By Dustin Rowles | TV | September 21, 2016 |
By Dustin Rowles | TV | September 21, 2016 |
NBC has a lot of hope riding on their new melodrama, This Is Us. Featuring a cast of recognizable talents (Mandy Moore, Milo Ventimiglia, newly minted Emmy winner Sterling K. Brown, of The People vs. O.J. Simpson, among others), the trailer for the series that debuted during the upfronts was the most watched of the upfront season. The series, heavily promoted over the summer, came in with a tremendous amount of buzz. It was a good trailer, too, featuring one of those pansy white boy ballads and a lot of preciously written wisdom and more than a couple of tear-jerky moments.
The pilot for This Is Us lives up to the trailer, and if you’re into Hallmarkian sentimentality and conventional family drama plotlines with a heavy dose of poignancy, This Is Us works modestly well for what it is: A pathos-heavy version of Parenthood.
And then comes the twist, and it’s good one. The question, however, is whether the series can sustain itself beyond the twist?
Spoilers ahead
This is Us tells the story of four seemingly disparate people who all share the same birthday. There’s Jack (Ventimiglia), whose wife (Moore) is pregnant with triplets and goes into labor six weeks early. There’s also Kate (Chrissy Metz), a member of Overeaters Anonymous who is depressed because she can’t stay on her diet. She has a supportive twin brother in Kevin (Justin Hartley), who is just the opposite: He’s chiseled as hell, but he hates his job starring in a bad laugh-track sitcom as The Manny where he’s asked to appear shirtless in every scene. Then there’s Randall (Sterling K. Brown), who hires a private investigator to track down the crack-addicted father who abandoned him as an infant at a fire station.
Each of the characters hits a low point in the episode. Kate falls off her scales and sprains her ankle. Kevin has a meltdown on the set of his TV series and quits. Randall tracks down his father, but just as he’s beginning to connect, learns that his estranged Dad is dying. Meanwhile, Jack’s wife Rebecca loses one of her three babies, which prompts the episode’s best sequence, a tender, heartbreaking speech to Jack from the obstetrician played by Gerald McRaney who delivered the stillborn baby.
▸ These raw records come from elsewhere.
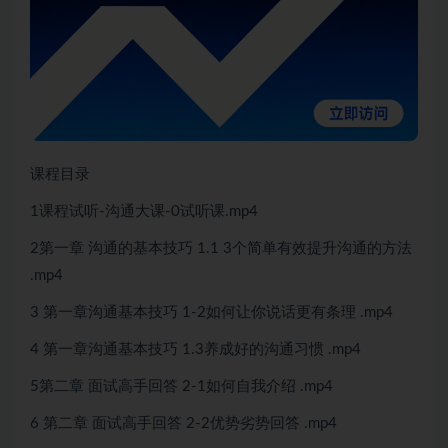
课程目录
1课程试听-沟通大课-0试听课.mp4
2第一章 沟通的基本技巧 1.1 3个简单有效提升沟通的方法
.mp4
3 第一章沟通基本技巧 1-2如何让你说话更有条理 .mp4
4 第一章沟通基本技巧 1.3养成好的沟通习惯 .mp4
5第二章 面试高手回答 2-1如何自我介绍 .mp4
6 第二章 面试高手回答 2-2优势劣势回答 .mp4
It’s a schmaltzy speech delivered with typical McRaney folksiness, but it’s a good speech, and it ultimately inspires Jack to adopt a third child, who it turns out is Randall, now the adopted brother of twins Kate and Kevin.
It’s similar to the reveal in the pilot episode of Modern Family — where we find out how all of the characters are connected — except there’s the added twist here that Jack’s storyline is set in 1980. It duped me, and probably everyone else watching (because who expects a twist in a family drama?) and it retroactively strengthened the storylines leading up to the reveal.
It was clever, but it still doesn’t answer how well the series maintains the twist going ahead. I suspect that three siblings — now grown up — will go through an ordeal each week and at the end of every episode, we’ll find out the poignant moment in their past that helped them through the ordeal. I am going to be a sucker for that every single time, because I am a weak, sentimental man. Colder hearts, however, may find the entire experience too icky and contrived to withstand, and that is an acceptable reaction.
This is Us comes from Glenn Ficarra and Dan Fogelman, whose Ryan Gosling and Emma Stone film Crazy, Stupid, Love. contained a similar and surprising twist (minus the time element), and the writing here is as equally endearing or off-putting, depending on your threshold for the warm and fuzzy. The twist, however, is not a reason to invest in the series. In fact, a review hardly even seems necessary: Twenty seconds into the trailer for This Is Us and you’ll immediately know whether you’re the type of person who will like it or hate it. Either response is perfectly valid.